Ciudad de México; 28 de enero de 2026.- México y Estados Unidos acordaron este 28 de enero iniciar formalmente la revisión del Tratado entre México, Estados Unidos y Canadá (T-MEC), el principal acuerdo de libre comercio que rige gran parte del intercambio económico en Norteamérica desde 2020. En una reunión celebrada en Washington, D.C., el secretario de Economía mexicano, Marcelo Ebrard, y el representante comercial estadounidense, Jamieson Greer, anunciaron que están listos para comenzar conversaciones estructuradas sobre posibles cambios al tratado, aunque aún no se define plenamente la participación oficial de Canadá en este proceso.
La Oficina del Representante Comercial de Estados Unidos (USTR por sus siglas en inglés) señaló que entre los temas clave a discutir se encuentran las reglas de origen para bienes industriales, la cooperación sobre minerales críticos, la defensa de derechos laborales y productivos, así como estrategias para combatir prácticas de dumping.
¿Por qué es importante el inicio formal del T-MEC?
El T-MEC, sucesor del antiguo TLCAN, no solo facilita el comercio entre las tres economías regionales, sino que también se ha convertido en una pieza crítica para las cadenas de valor de sectores como el automotriz, agroindustrial y tecnológico.
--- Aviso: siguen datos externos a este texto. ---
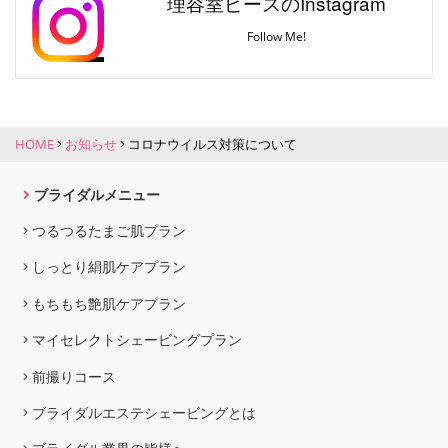
理容室ピースのInstagram
Follow Me!
HOME
お知らせ
コロナウイルス対策について
ブライダルメニュー
つるつるたまご肌プラン
しっとり絹肌ケアプラン
もちもち艶肌ケアプラン
マイセレクトシェービングプラン
前撮りコース
ブライダルエステシェービングとは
Su revisión sexenal, prevista legalmente para el 1 de julio de 2026, evalúa si el tratado continúa vigente, requiere ajustes o incluso una posible extensión por otros 16 años, un mecanismo que podría activar un ciclo de revisiones anuales si no se logra consenso este año.
Además, México y Estados Unidos han iniciado consultas públicas anticipadas —y Canadá se prepara para abrir las suyas— para que empresas, asociaciones civiles y ciudadanos aporten comentarios sobre el funcionamiento del T-MEC, como parte de un proceso previo a la revisión formal.
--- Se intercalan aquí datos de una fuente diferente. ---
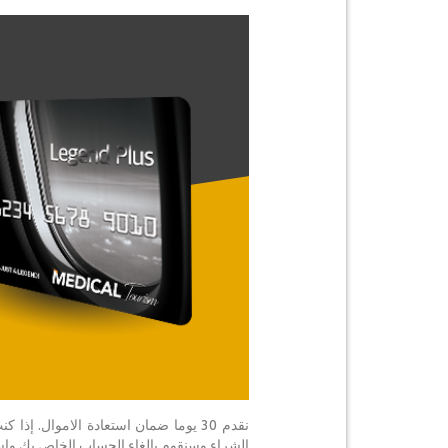
الشراء وسنقوم بإلغاء الحساب الخاص بك واسترداد المبلغ كاملا. ض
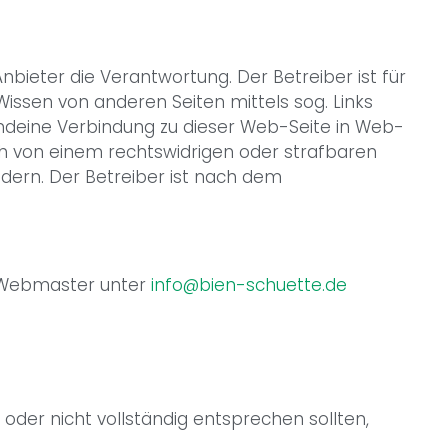
 Anbieter die Verantwortung. Der Betreiber ist für
Wissen von anderen Seiten mittels sog. Links
endeine Verbindung zu dieser Web-Seite in Web-
auch von einem rechtswidrigen oder strafbaren
ndern. Der Betreiber ist nach dem
 Webmaster unter
info@bien-schuette.de
oder nicht vollständig entsprechen sollten,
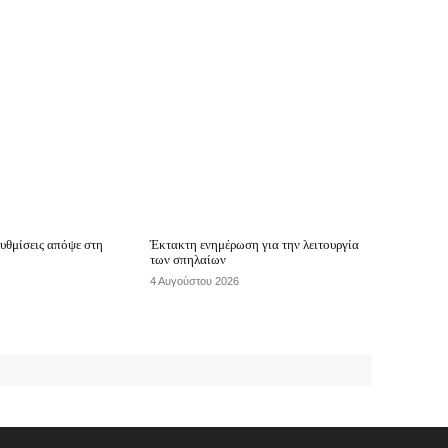
υθμίσεις απόψε στη
Έκτακτη ενημέρωση για την λειτουργία
των σπηλαίων
4 Αυγούστου 2026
Expectativas frente a un proceso complejo
Aunque hay consenso político y empresarial en la necesidad de mantener un acuerdo sólido, las expectativas y tensiones también están presentes. Sectores como el automotriz han advertido sobre posibles retos frente a reglas de origen más estrictas y ajustes regulatorios que podrían afectar competitividad e inversiones si no se atienden con precisión técnica.
Analistas destacan que este proceso no es simplemente un ritual diplomático: las decisiones que se tomen pueden influir en la certidumbre de inversiones, empleo y relaciones económicas entre los tres países durante décadas. Sin embargo, también hay cuestionamientos sobre si los avances actuales se traducirán en acuerdos definidos o si la negociación real se extenderá más allá de 2026, como han sugerido expertos que anticipan un proceso que podría prolongarse hasta 2027 o 2028 si no se alcanza plena concordancia este año.
¿Hacia dónde va el comercio en Norteamérica?
Mientras gobiernos y sectores productivos preparan sus posiciones, la revisión del T-MEC se perfila como una prueba de fuego para la colaboración trilateral, pero también como un momento para evaluar el equilibrio entre intereses económicos, laborales y estratégicos en una economía global cada vez más compleja.
La pregunta clave ahora es si este arranque formal de la revisión será una hoja de ruta para un comercio más justo, eficiente y competitivo, o si —como advierten algunos críticos— terminará siendo un proceso largo y burocrático con pocos resultados concretos en el corto plazo.